Supermodel Mathira, who is generally known for her unabashed views on sexuality, felt the matter was blown out of proportion.

"It's so sad and so over-hyped," she said, reported NBC News. "We party hard. We drink. We wear little dresses and do all the things people across the world do when they party. But that's all ignored! And here's a positive effort to do something constructive for a country that needs it, and they ban it!"

 "I did it (the commercial) because Pakistanis need awareness. Sexual education is compulsory for kids all over the world, but not here. They need it to avoid being harassed," she added.

For the conservative, Islamic nation, the condom advertisement is aimed at overriding the social stigma attached with condom use in the face of the increasing population and to convey HIV awareness.

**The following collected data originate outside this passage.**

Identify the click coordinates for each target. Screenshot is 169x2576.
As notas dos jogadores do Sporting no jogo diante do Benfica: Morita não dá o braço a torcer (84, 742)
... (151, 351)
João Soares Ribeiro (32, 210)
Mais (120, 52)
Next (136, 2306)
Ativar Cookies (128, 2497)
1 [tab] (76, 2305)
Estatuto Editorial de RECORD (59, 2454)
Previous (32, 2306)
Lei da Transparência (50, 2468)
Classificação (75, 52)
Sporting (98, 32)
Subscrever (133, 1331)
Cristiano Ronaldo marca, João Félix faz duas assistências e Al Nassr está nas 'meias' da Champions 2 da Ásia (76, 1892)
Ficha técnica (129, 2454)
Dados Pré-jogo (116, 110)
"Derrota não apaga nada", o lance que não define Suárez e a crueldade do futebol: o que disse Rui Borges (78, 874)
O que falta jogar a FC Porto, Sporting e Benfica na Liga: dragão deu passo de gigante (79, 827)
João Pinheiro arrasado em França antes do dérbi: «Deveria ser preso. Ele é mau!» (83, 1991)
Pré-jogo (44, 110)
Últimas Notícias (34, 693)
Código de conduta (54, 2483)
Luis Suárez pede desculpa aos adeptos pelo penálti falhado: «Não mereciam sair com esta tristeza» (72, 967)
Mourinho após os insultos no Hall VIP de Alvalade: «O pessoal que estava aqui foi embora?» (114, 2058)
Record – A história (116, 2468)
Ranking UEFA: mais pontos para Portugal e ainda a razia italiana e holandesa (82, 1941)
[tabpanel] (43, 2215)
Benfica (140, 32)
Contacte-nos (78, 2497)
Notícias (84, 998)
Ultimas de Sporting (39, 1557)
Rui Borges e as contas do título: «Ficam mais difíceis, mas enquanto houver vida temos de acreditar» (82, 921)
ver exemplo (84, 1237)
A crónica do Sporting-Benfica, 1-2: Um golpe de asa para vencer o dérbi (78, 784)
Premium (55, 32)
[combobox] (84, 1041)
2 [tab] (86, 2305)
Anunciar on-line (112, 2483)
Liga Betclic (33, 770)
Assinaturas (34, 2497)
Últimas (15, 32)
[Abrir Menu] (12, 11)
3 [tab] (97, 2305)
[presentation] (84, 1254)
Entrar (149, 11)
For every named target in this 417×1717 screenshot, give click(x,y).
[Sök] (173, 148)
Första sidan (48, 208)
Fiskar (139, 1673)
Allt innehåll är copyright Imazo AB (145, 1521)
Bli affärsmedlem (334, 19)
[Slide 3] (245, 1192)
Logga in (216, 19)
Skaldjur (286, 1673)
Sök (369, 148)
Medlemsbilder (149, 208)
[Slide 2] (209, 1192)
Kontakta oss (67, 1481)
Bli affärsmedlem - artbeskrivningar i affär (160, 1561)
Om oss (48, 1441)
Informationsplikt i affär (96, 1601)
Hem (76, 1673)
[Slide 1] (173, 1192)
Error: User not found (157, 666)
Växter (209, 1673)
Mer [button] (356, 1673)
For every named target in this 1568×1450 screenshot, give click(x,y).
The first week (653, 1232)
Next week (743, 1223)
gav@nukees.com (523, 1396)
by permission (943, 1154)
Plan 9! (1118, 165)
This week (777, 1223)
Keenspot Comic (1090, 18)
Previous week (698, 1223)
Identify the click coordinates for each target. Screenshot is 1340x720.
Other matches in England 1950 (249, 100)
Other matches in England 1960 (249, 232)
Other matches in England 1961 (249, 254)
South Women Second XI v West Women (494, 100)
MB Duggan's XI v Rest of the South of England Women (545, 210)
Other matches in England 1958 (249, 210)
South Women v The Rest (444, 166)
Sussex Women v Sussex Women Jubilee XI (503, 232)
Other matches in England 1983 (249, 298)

Juan Enrique Garcia, country director of the condom manufacturer DKT Pakistan, speaking of the commercial's purpose said, "Our ads featuring Mathira are a major step to build contraception demand through mass media and non-traditional communication," reported Herald Online.

"By emphasizing the quality and 'cool factor' of the product, we can reduce the social stigma of condom use and target all socio-economic groups to promote family planning," he added.

The reactions to the advertisement were varied among the masses. Some slammed the commercial as offensive and against Pakistan's culture while a few called the ban unacceptable since the advertisement carried a social message.

According to United Nation's data, Pakistan witnesses an average of 1.8 percent growth per year and holds the sixth largest population tag with 173 million people.